1. I placed 8 seeds in between two papel towers inside two dishes. 36 hours later, 6 of them were showing the radicle (approximately the same size as the seed itself). In another 6 hours, another seed showed radicle. One of them did not make it (they say 7 out of 8 it's great, but it made me a bit sad, actually, since I see them as a family).

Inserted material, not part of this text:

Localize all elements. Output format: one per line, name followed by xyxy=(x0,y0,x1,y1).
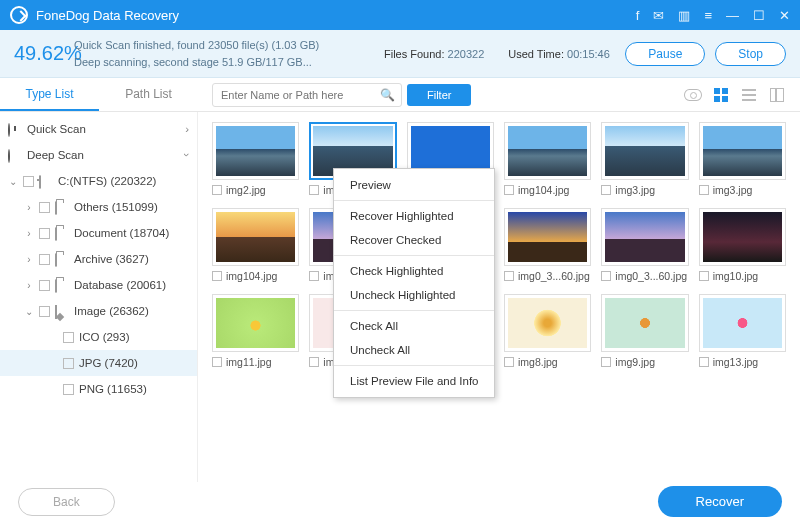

2. Then, I inserted them at the same distance you did below surface (with the radicle pointing down, which I saw in Jorge Cervantes DVD, Ultimate Grow I, although I don't know if this is really necessary —I don't think nature is so delicate puting seeds—
. After placing every seed, I watered them with water and root stimulator and bottled water until saturation (water comes out from the bottom). I put the
3. 36 hours after planting, 2 out of 7 had sprouted. The rest showed up consecutively within 24-36 hours, I would say. So, basically, it took 72 hours for them to sprout.
The closet where I placed the pots since I planted them was located in a room with high relative humidity (65%) and a temperature ranging from 19.5 to 21.4 ºC. I placed the pots under 2 poor studying lights (aprox. 40 W each) all the time until they sprouted. Since then, I gave them 18 hour light and 6 of darkness.
What I would do is to follow smokey advise and wait (after all, if people have to wait up to 1 week sometimes, why should anything be wrong with your seeds?). And if they don't show up then look for them in the soil and see what's going on, like massah said.
Also, I saw the pics and at least on the picture you took, soil seems to be flooded (surface is shining). I'm guesing you took the picture after watering. Otherwise, they do not need to be flooded to sprout (I don't even know if that's good). As I said, after planting I just sataurated the pots, let them get rid of excess water through the pots' draining and wait.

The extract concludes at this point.